Is this thinking correct? Even if it is, I am still a little bit confused, because why do we have to separate it into two options, why won't solving it like it is just do the job? If we combine x<=0 and x>0, x is basically all numbers.
Thank you, #### Dr.Peterson

##### Elite Member
The 2nd problem is giving me a headache. It is an inequality and it is solved by separating the problem into two options; one where x <= 0 and one where x>0. Why is this? My assumption is that although the LHS is always non-negative, the RHS in this case can be negative because it is an inequality. So If RHS is negative and since LHS is always non-negative, the inequality would work because LHS would be always greater than RHS. I tried to present this in a graph. Basically if -x is on the left side of 0, the square root is always greater, however, if -x is on the right side, in some cases the square root would not be greater.
Specifically, the RHS can be negative because it is required to be LESS THAN a positive number, which is true of any negative number. Being less than a positive number does not make a number positive.
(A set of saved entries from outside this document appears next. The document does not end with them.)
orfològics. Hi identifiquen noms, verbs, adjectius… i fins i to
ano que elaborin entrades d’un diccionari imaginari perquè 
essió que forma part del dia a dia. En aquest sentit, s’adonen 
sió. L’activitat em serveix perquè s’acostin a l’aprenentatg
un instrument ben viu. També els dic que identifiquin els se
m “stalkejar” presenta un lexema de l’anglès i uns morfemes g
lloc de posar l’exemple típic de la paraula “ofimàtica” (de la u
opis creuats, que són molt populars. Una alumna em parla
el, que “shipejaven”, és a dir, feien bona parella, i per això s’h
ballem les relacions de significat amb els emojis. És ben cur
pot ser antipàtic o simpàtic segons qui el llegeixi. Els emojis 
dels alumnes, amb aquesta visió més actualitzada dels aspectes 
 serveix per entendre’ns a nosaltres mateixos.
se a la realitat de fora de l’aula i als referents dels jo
I am still a little bit confused, because why do we have to separate it into two options, why won't solving it like it is just do the job? If we combine x<=0 and x>0, x is basically all numbers.
It's misleading to ask "why do we HAVE TO"; there are often multiple ways to solve a given problem. Rather, your question is, "why do they choose to".

Now, I wish you had responded to what was said in the other thread, particularly my (implied) question about what was done next. If you had shown the entire answer, I could refer to that to show the need for two cases, in light of what they did. When you have a question about what someone did, you need to show all of what they did, and not just a little part.

But as I said there, I assume that the next step is to square both sides.

In that case, the reason for making separate cases is that squaring has different effects on positive and negative numbers. Consider this: For [imath]x>0[/imath], [imath]y = x^2[/imath] is an increasing function, so that given that [imath]2 > 1[/imath], we can conclude that [imath]2^2 > 1^2[/imath].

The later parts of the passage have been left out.